# mOWL Tutorial

This tutorial will teach you how to use machine learning with ontologies. The tutorial captures the different approaches for generating OWL ontology embeddings, and methods to use them. We rely on the mOWL library which intends to implement all embedding methods for Semantic Web (OWL) ontologies.

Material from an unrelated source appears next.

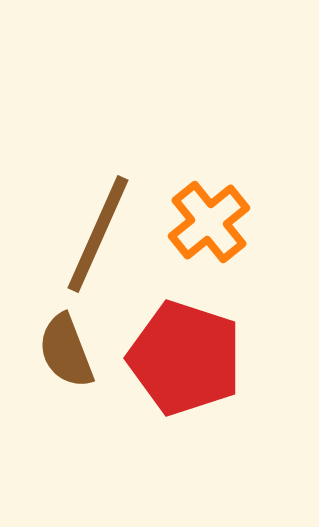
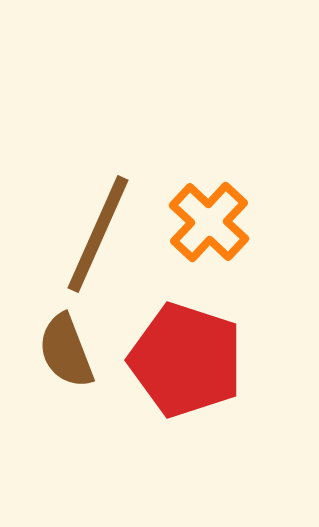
orange cross: rotated 8 degrees counterclockwise
red pentagon: moved 1 px right, 2 px down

The majority of libraries for processing OWL ontologies are written in Java while most machine learning libraries are written in Python. First, we will need to access Java libraries in Python so that we can process ontologies and perform reasoning. We rely on the JPype library for this purpose which makes Java classes available in Python. We also have to set the memory available to the Java Virtual Machine.

In [None]:
import mowl
mowl.init_jvm("40g") # the amount of memory to assign to the JVM


We can now access classes from the OWLAPI (the main reference implementation for processing Semantic Web ontologies) through their Python interfaces, just as we would in Java. The next code will load an ontology and classify it using the Elk reasoner. We then query for all subclasses of the Human Phenotype Ontology (HPO) class "Mode of inheritance".

In [None]:
from org.semanticweb.elk.owlapi import ElkReasonerFactory
from org.semanticweb.owlapi.apibinding import OWLManager
from org.semanticweb.owlapi.model import IRI

manager = OWLManager.createOWLOntologyManager()
fac = manager.getOWLDataFactory()
ont = manager.loadOntologyFromOntologyDocument(IRI.create("file:merged-phenomenet.owl"))
print("Number of classes: ", ont.getClassesInSignature(True).size())

reasoner_factory = ElkReasonerFactory()
reasoner = reasoner_factory.createReasoner(ont)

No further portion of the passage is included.